The recent study states that the Virtual reality technology can detect early stage of the Alzheimer’s disease which is vigorously spreading in the UK, the scientist at the University of Cambridge have tested the Virtual reality technology which highlights the potential of new technologies to help diagnose and monitor conditions such as Alzheimer’s disease.
More than 525,000 UK citizens are suffering from the disease, the scientist work has great implications for the use of technology in diagnosing and monitoring the neurological disease. This research was recently published in the journal Brain.
To test their innovative Virtual Reality (VR) system, the researchers gathered a cohort of 45 patients from the Cambridge University Hospitals NHS Trust Mild Cognitive Impairment (MCI) and Memory Clinics. These MCI patients usually present symptoms such as memory impairment that are often indicative of Alzheimer’s disease, but these symptoms can also be characteristic of normal ageing or anxiety. The researchers note that it is imperative to identify the cause of MCI to predict which patients are more likely to develop Alzheimer’s or similar dementia conditions.

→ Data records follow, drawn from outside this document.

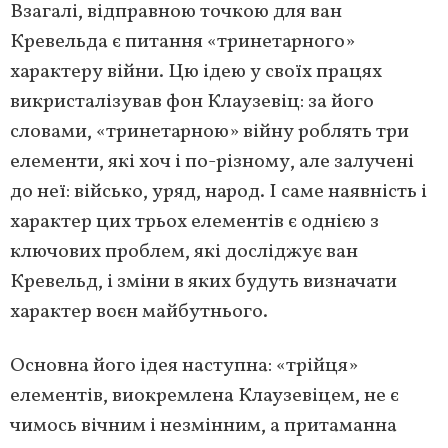
Взагалі, відправною точкою для ван
Кревельда є питання «тринетарного»
характеру війни. Цю ідею у своїх працях
викристалізував фон Клаузевіц: за його
словами, «тринетарною» війну роблять три
елементи, які хоч і по-різному, але залучені
до неї: військо, уряд, народ. І саме наявність і
характер цих трьох елементів є однією з
ключових проблем, які досліджує ван
Кревельд, і зміни в яких будуть визначати
характер воєн майбутнього.
Основна його ідея наступна: «трійця»
елементів, виокремлена Клаузевіцем, не є
чимось вічним і незмінним, а притаманна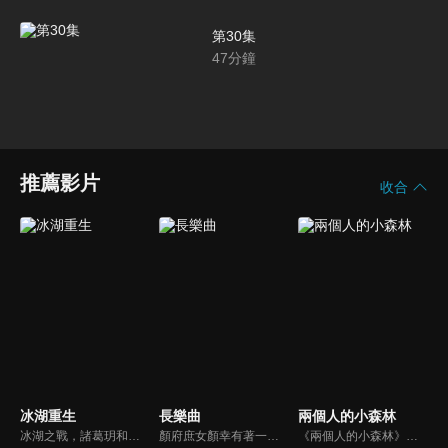
第30集
47
分鐘
推薦影片
收合
冰湖重生
長樂曲
兩個人的小森林
冰湖之戰，諸葛玥和楚喬落入冰湖，楚喬被燕洵所救，得知諸葛玥已死，她尋機刺殺燕洵，為諸葛玥報仇。楚喬在卞唐幾次三番受到一位神秘男子的幫助，她有種似曾相識的感覺，不禁懷疑諸葛玥還活著。燕洵變本加厲，掀起四國紛亂。最終，楚喬能否平定天下並再與諸葛玥重聚？
顏府庶女顏幸有著一身斷案本領，總能透過蛛絲馬跡找到答案。長大後考入刑部，成為一名伸張正義的女官，但因三姐逃婚，而被迫替三姐嫁給內衛府大閣領沈渡。京中離奇的案件頻頻發生，顏幸與沈渡二人一起破案，並在一次又一次的關鍵時刻互相扶持，感情逐漸升溫，攜手揭開驚天陰謀，共同守護襄安城的安寧。
《兩個人的小森林》陸劇線上看。純靠化妝技術維持精緻外表的時尚博主虞美人，想要憑藉美貌報復式地追求曾經拒絕她的天才植物學教授莊羽，從校園追到田園，卻在施展獵愛百計的過程中淪陷了，上演了一場甜蜜爆笑的愛情故事...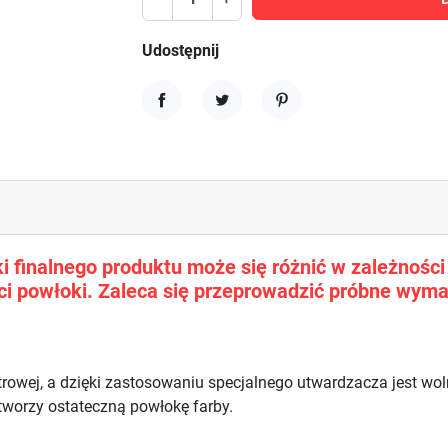
Udostępnij
Udostępnij
Tweetuj
Pinterest
 finalnego produktu może się różnić w zależności o
i powłoki. Zaleca się przeprowadzić próbne wyma
trowej, a dzięki zastosowaniu specjalnego utwardzacza jest w
 tworzy ostateczną powłokę farby.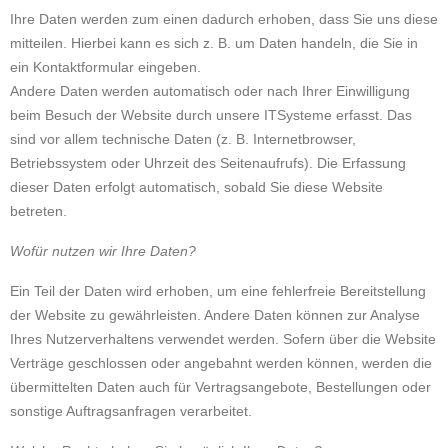
Ihre Daten werden zum einen dadurch erhoben, dass Sie uns diese
mitteilen. Hierbei kann es sich z. B. um Daten handeln, die Sie in
ein Kontaktformular eingeben.
Andere Daten werden automatisch oder nach Ihrer Einwilligung
beim Besuch der Website durch unsere ITSysteme erfasst. Das
sind vor allem technische Daten (z. B. Internetbrowser,
Betriebssystem oder Uhrzeit des Seitenaufrufs). Die Erfassung
dieser Daten erfolgt automatisch, sobald Sie diese Website
betreten.
Wofür nutzen wir Ihre Daten?
Ein Teil der Daten wird erhoben, um eine fehlerfreie Bereitstellung
der Website zu gewährleisten. Andere Daten können zur Analyse
Ihres Nutzerverhaltens verwendet werden. Sofern über die Website
Verträge geschlossen oder angebahnt werden können, werden die
übermittelten Daten auch für Vertragsangebote, Bestellungen oder
sonstige Auftragsanfragen verarbeitet.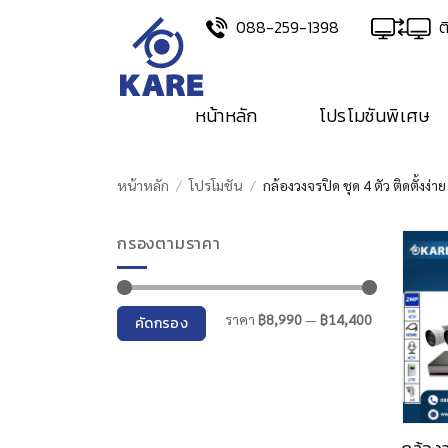
Skip
088-259-1398
ต
to
content
หน้าหลัก
โปรโมชันพิเศษ
หน้าหลัก
/
โปรโมชัน
/
กล้องวงจรปิด ชุด 4 ตัว ติดตั้งง
กรองตามราคา
ราคา
ราคา
ราคา
฿8,990
—
฿14,400
คัดกรอง
ต่ำ
สูงสุด
สุด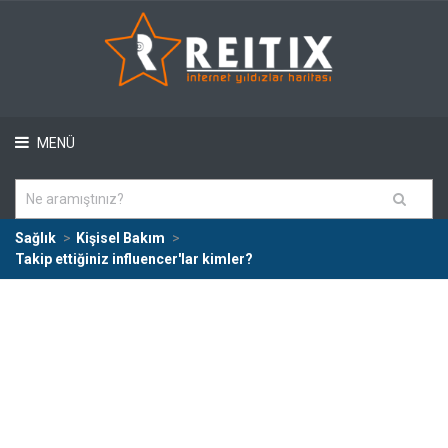
MENÜ
Sağlık
Kişisel Bakım
Takip ettiğiniz influencer'lar kimler?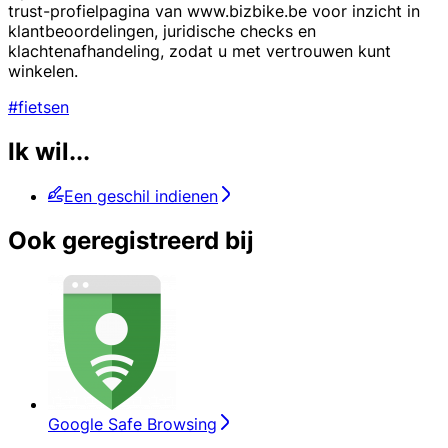
trust-profielpagina van www.bizbike.be voor inzicht in
klantbeoordelingen, juridische checks en
klachtenafhandeling, zodat u met vertrouwen kunt
winkelen.
#fietsen
Ik wil...
Een geschil indienen
Ook geregistreerd bij
Google Safe Browsing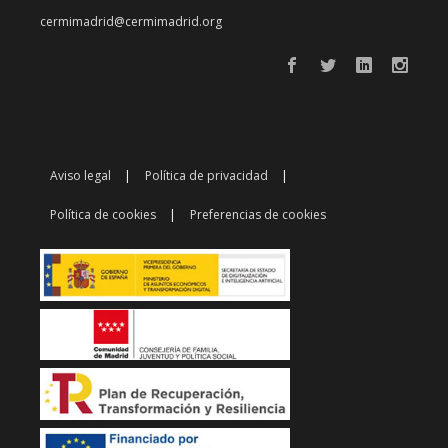
cermimadrid@cermimadrid.org
Aviso legal
Política de privacidad
Política de cookies
Preferencias de cookies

The study also involved 41 age-matched healthy controls for comparison. All MCI patients showed worse performance on the navigation task than the healthy controls. In addition, MCI patients with positive CSF markers were observed to perform worse than those with negative markers. The researchers also found that the VR navigation task was better at distinguishing low and high-risk MCI patients than currently-used gold standard tests to diagnose early Alzheimer’s.
The group found that the majority of the MCI patients did worse on the route test than the healthy participants, yet the MCI patients who tried positive for Alzheimer’s biomarkers performed more regrettable on the test than those with no biomarkers. It was likewise noticed that the VR route test was better at differentiating among low and high MCI patients than the cognitive tests as of now viewed as the best quality level in recognizing early Alzheimer’s disease.